1. ## Prove this .

Prove that $\sum^{n}_{r=1}(r+1)2^{r-1}=n2^n$ .

2. Originally Posted by thereddevils
Prove that $\sum^{n}_{r=1}(r+1)2^{r-1}=n2^n$ .
Telescoping series:

$(r+1)2^{r-1}=r2^r-(r-1)2^{r-1}$

CB

3. Thanks Captain , but how did you get that expression ? Is it by expansion ?

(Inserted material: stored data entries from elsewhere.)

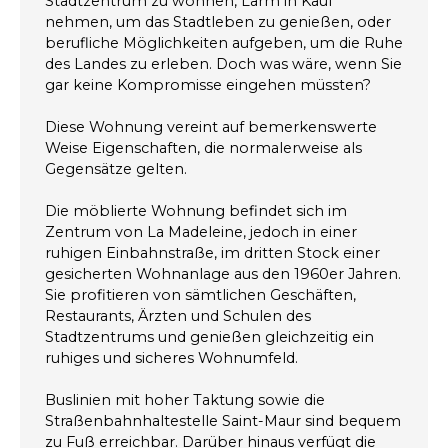
Stadtzentrum zu wohnen, Lärm in Kauf
nehmen, um das Stadtleben zu genießen, oder
berufliche Möglichkeiten aufgeben, um die Ruhe
des Landes zu erleben. Doch was wäre, wenn Sie
gar keine Kompromisse eingehen müssten?
Diese Wohnung vereint auf bemerkenswerte
Weise Eigenschaften, die normalerweise als
Gegensätze gelten.
Die möblierte Wohnung befindet sich im
Zentrum von La Madeleine, jedoch in einer
ruhigen Einbahnstraße, im dritten Stock einer
gesicherten Wohnanlage aus den 1960er Jahren.
Sie profitieren von sämtlichen Geschäften,
Restaurants, Ärzten und Schulen des
Stadtzentrums und genießen gleichzeitig ein
ruhiges und sicheres Wohnumfeld.
Buslinien mit hoher Taktung sowie die
Straßenbahnhaltestelle Saint-Maur sind bequem
zu Fuß erreichbar. Darüber hinaus verfügt die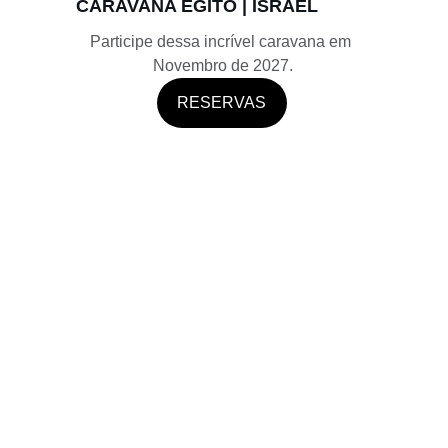
CARAVANA EGITO | ISRAEL 
Participe dessa incrível caravana em 
Novembro de 2027.
RESERVAS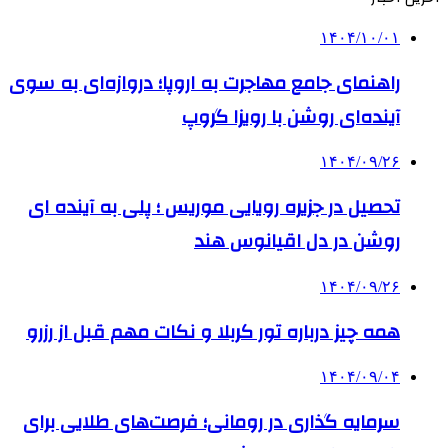
۱۴۰۴/۱۰/۰۱
راهنمای جامع مهاجرت به اروپا؛ دروازه‌ای به سوی
آینده‌ای روشن با رویزا گروپ
۱۴۰۴/۰۹/۲۶
تحصیل در جزیره رویایی موریس ؛ پلی به آینده ‌ای
روشن در دل اقیانوس ‌هند
۱۴۰۴/۰۹/۲۶
همه چیز درباره تور کربلا و نکات مهم قبل از رزرو
۱۴۰۴/۰۹/۰۴
سرمایه گذاری در رومانی؛ فرصت‌های طلایی برای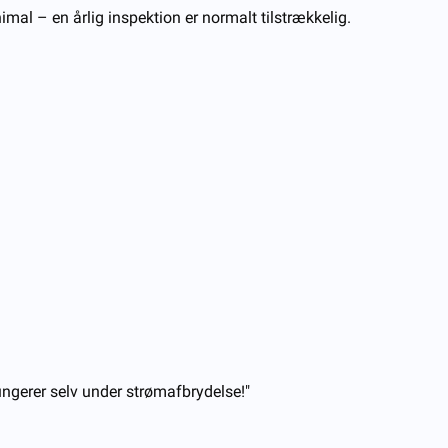
mal – en årlig inspektion er normalt tilstrækkelig.
 fungerer selv under strømafbrydelse!"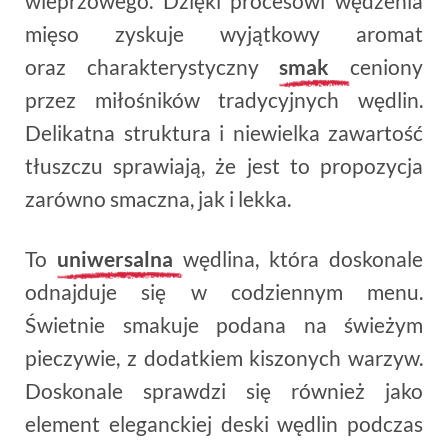
wieprzowego. Dzięki procesowi wędzenia
mięso zyskuje wyjątkowy aromat
oraz charakterystyczny
smak
ceniony
przez miłośników tradycyjnych wędlin.
Delikatna struktura i niewielka zawartość
tłuszczu sprawiają, że jest to propozycja
zarówno smaczna, jak i lekka.
To
uniwersalna
wędlina, która doskonale
odnajduje się w codziennym menu.
Świetnie smakuje podana na świeżym
pieczywie, z dodatkiem kiszonych warzyw.
Doskonale sprawdzi się również jako
element eleganckiej deski wędlin podczas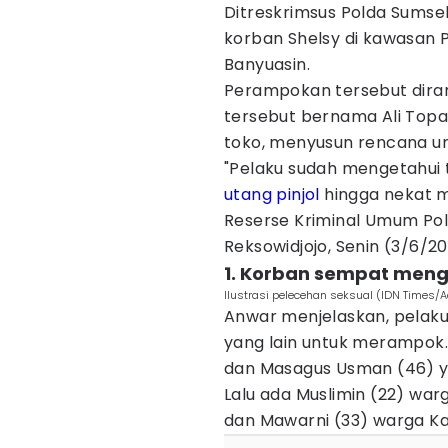
Ditreskrimsus Polda Sums
korban Shelsy di kawasan 
Banyuasin.
Perampokan tersebut dira
tersebut bernama Ali Topan
toko, menyusun rencana u
"Pelaku sudah mengetahui tit
utang
pinjol
hingga nekat m
Reserse Kriminal Umum Po
Reksowidjojo, Senin (3/6/20
1. Korban sempat meng
Ilustrasi pelecehan seksual (IDN Times/
Anwar menjelaskan, pelaku
yang lain untuk merampok. 
dan Masagus Usman (46) y
Lalu ada Muslimin (22) war
dan Mawarni (33) warga Kab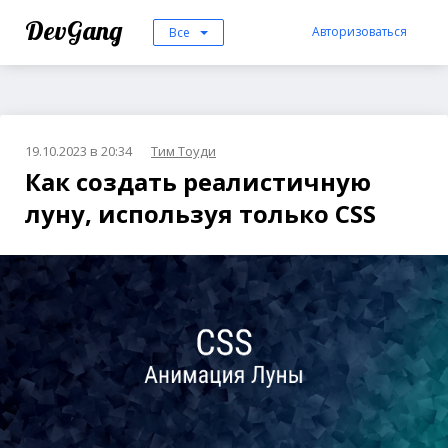
DevGang
Авторизоваться
Все
19.10.2023 в 20:34
Тим Тоуди
Как создать реалистичную
луну, используя только CSS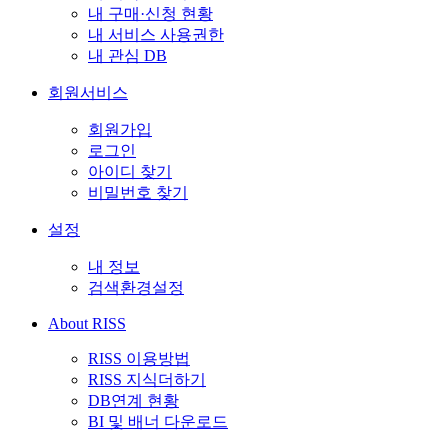
내 구매·신청 현황
내 서비스 사용권한
내 관심 DB
회원서비스
회원가입
로그인
아이디 찾기
비밀번호 찾기
설정
내 정보
검색환경설정
About RISS
RISS 이용방법
RISS 지식더하기
DB연계 현황
BI 및 배너 다운로드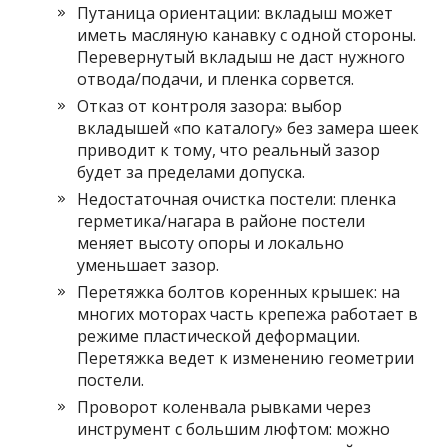
Путаница ориентации: вкладыш может
иметь масляную канавку с одной стороны.
Перевернутый вкладыш не даст нужного
отвода/подачи, и пленка сорвется.
Отказ от контроля зазора: выбор
вкладышей «по каталогу» без замера шеек
приводит к тому, что реальный зазор
будет за пределами допуска.
Недостаточная очистка постели: пленка
герметика/нагара в районе постели
меняет высоту опоры и локально
уменьшает зазор.
Перетяжка болтов коренных крышек: на
многих моторах часть крепежа работает в
режиме пластической деформации.
Перетяжка ведет к изменению геометрии
постели.
Проворот коленвала рывками через
инструмент с большим люфтом: можно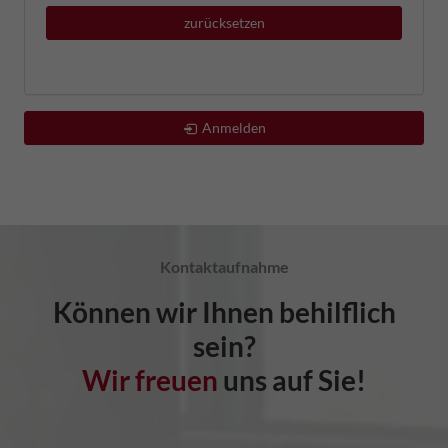
zurücksetzen
Anmelden
Kontaktaufnahme
Können wir Ihnen behilflich
sein?
Wir freuen
uns auf Sie!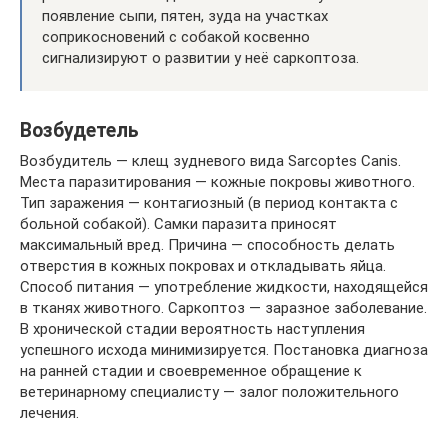
появление сыпи, пятен, зуда на участках
соприкосновений с собакой косвенно
сигнализируют о развитии у неё саркоптоза.
Возбудетель
Возбудитель — клещ зудневого вида Sarcoptes Canis.
Места паразитирования — кожные покровы животного.
Тип заражения — контагиозный (в период контакта с
больной собакой). Самки паразита приносят
максимальный вред. Причина — способность делать
отверстия в кожных покровах и откладывать яйца.
Способ питания — употребление жидкости, находящейся
в тканях животного. Саркоптоз — заразное заболевание.
В хронической стадии вероятность наступления
успешного исхода минимизируется. Постановка диагноза
на ранней стадии и своевременное обращение к
ветеринарному специалисту — залог положительного
лечения.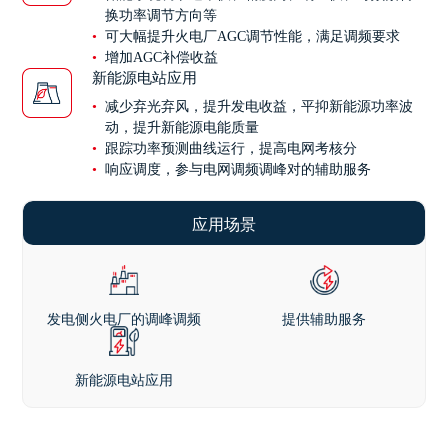
换功率调节方向等
可大幅提升火电厂AGC调节性能，满足调频要求
增加AGC补偿收益
新能源电站应用
减少弃光弃风，提升发电收益，平抑新能源功率波
动，提升新能源电能质量
跟踪功率预测曲线运行，提高电网考核分
响应调度，参与电网调频调峰对的辅助服务
应用场景
发电侧火电厂的调峰调频
提供辅助服务
新能源电站应用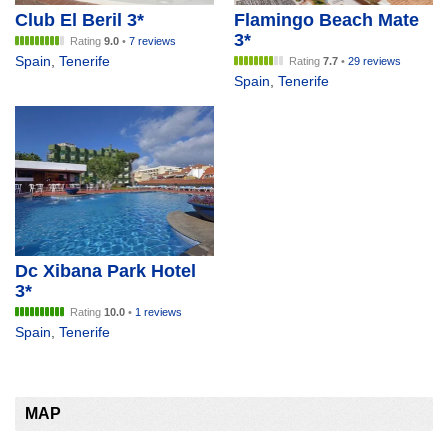
Club El Beril 3*
Flamingo Beach Mate
3*
Rating
9.0
•
7 reviews
Spain
,
Tenerife
Rating
7.7
•
29 reviews
Spain
,
Tenerife
Dc Xibana Park Hotel
3*
Rating
10.0
•
1 reviews
Spain
,
Tenerife
MAP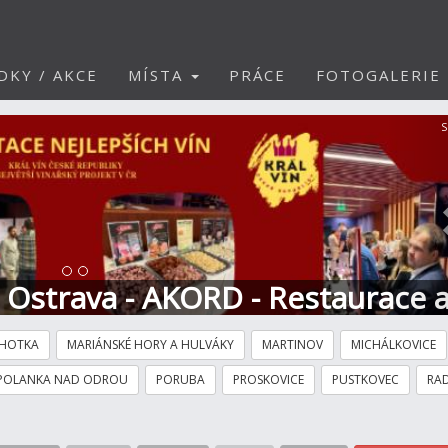
DKY / AKCE
MÍSTA
PRÁCE
FOTOGALERIE
S
t Ostrava - AKORD - Restaurace 
HOTKA
MARIÁNSKÉ HORY A HULVÁKY
MARTINOV
MICHÁLKOVICE
POLANKA NAD ODROU
PORUBA
PROSKOVICE
PUSTKOVEC
RAD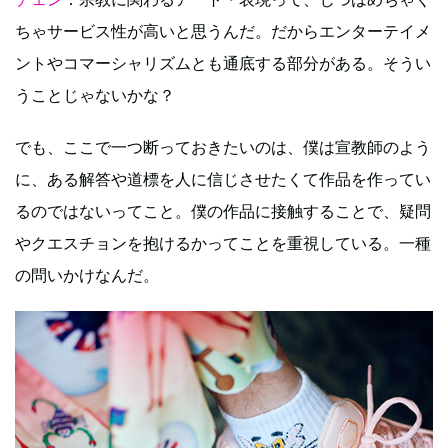
ちゃサービス性が高いと思うんだ。だからエンターテイメ
ントやコマーシャリズムとも通底する部分がある。そうい
うことじゃないかな？
でも、ここで一つ断っておきたいのは、僕は宣教師のよう
に、ある解答や道標を人に信じさせたくて作品を作ってい
るのではないってこと。僕の作品に接触することで、疑問
やクエスチョンを抱けるかってことを重視している。一種
の問いかけなんだ。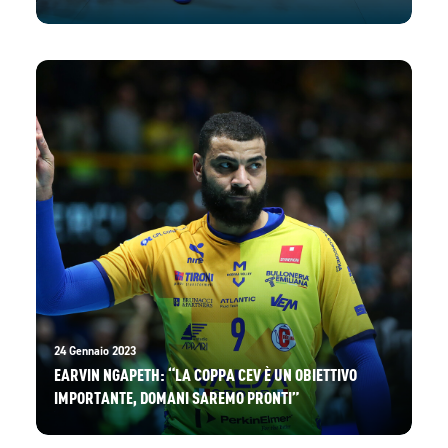
24 Gennaio 2023
EARVIN NGAPETH: “LA COPPA CEV È UN OBIETTIVO
IMPORTANTE, DOMANI SAREMO PRONTI”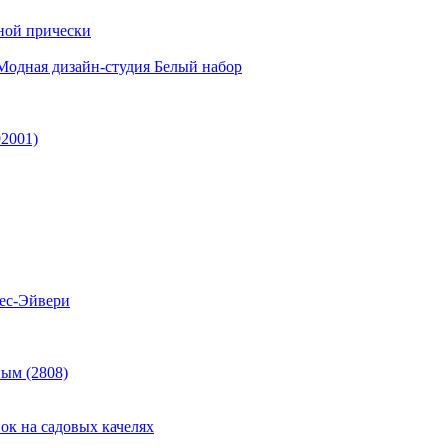
дной прически
Модная дизайн-студия Белый набор
92001)
дес-Эйвери
ным (2808)
ок на садовых качелях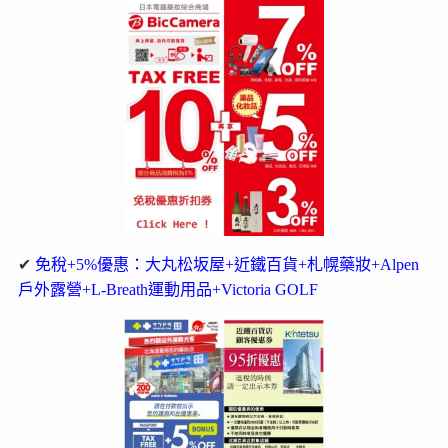
✔
免稅+5%優惠：大丸松坂屋+近鐵百貨+札幌藥妝+Alpen
戶外露營+L-Breath運動用品+Victoria GOLF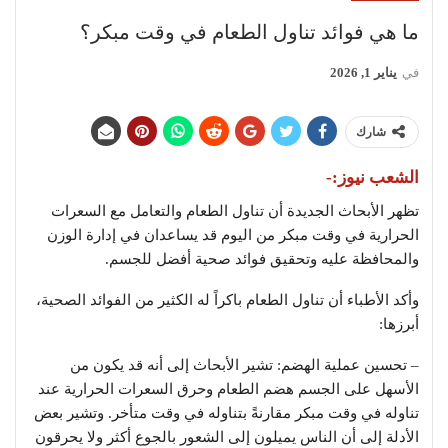
ما هي فوائد تناول الطعام في وقت مبكر؟
في
يناير 1, 2026
شارك
الشعب نيوز:-
تظهر الأبحاث الجديدة أن تناول الطعام والتعامل مع السعرات
الحرارية في وقت مبكر من اليوم قد يساعدان في إدارة الوزن
والمحافظة عليه وتحقيق فوائد صحية أفضل للجسم.
وأكد الأطباء أن تناول الطعام باكراً له الكثير من الفوائد الصحية،
أبرزها:
– تحسين عملية الهضم: تشير الأبحاث إلى أنه قد يكون من
الأسهل على الجسم هضم الطعام وحرق السعرات الحرارية عند
تناوله في وقت مبكر مقارنةً بتناوله في وقت متأخر. وتشير بعض
الأدلة إلى أن الناس يميلون إلى الشعور بالجوع أكثر ولا يحرقون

4. Originally Posted by thereddevils
Thanks Captain , but how did you get that expression ? Is it by expansion ?
First I deduce what method is appropriate for high school level, which made me suspect a telescoping series, then noting that $0\times 2^0=0$ is a give away for writting the general term as $r2^r-(r-1)2^{r-1}$, since then the only part of the last term of the series that does not cancel is $n2^2$, and from the first term is $0$.

CB

5. I know what a telescoping series is but i just don understand how you get this :

$
(r+1)2^{r-1}=r2^r-(r-1)2^{r-1}
$

6. Originally Posted by thereddevils
I know what a telescoping series is but i just don understand how you get this :

$
(r+1)2^{r-1}=r2^r-(r-1)2^{r-1}
$
$r 2^{r-1} + 2^{r-1} = r 2^{r-1} (2 - 1) + 2^{r-1} = r 2^r - r 2^{r - 1} + 2^{r-1} = r 2^r - 2^{r-1} (r - 1)$.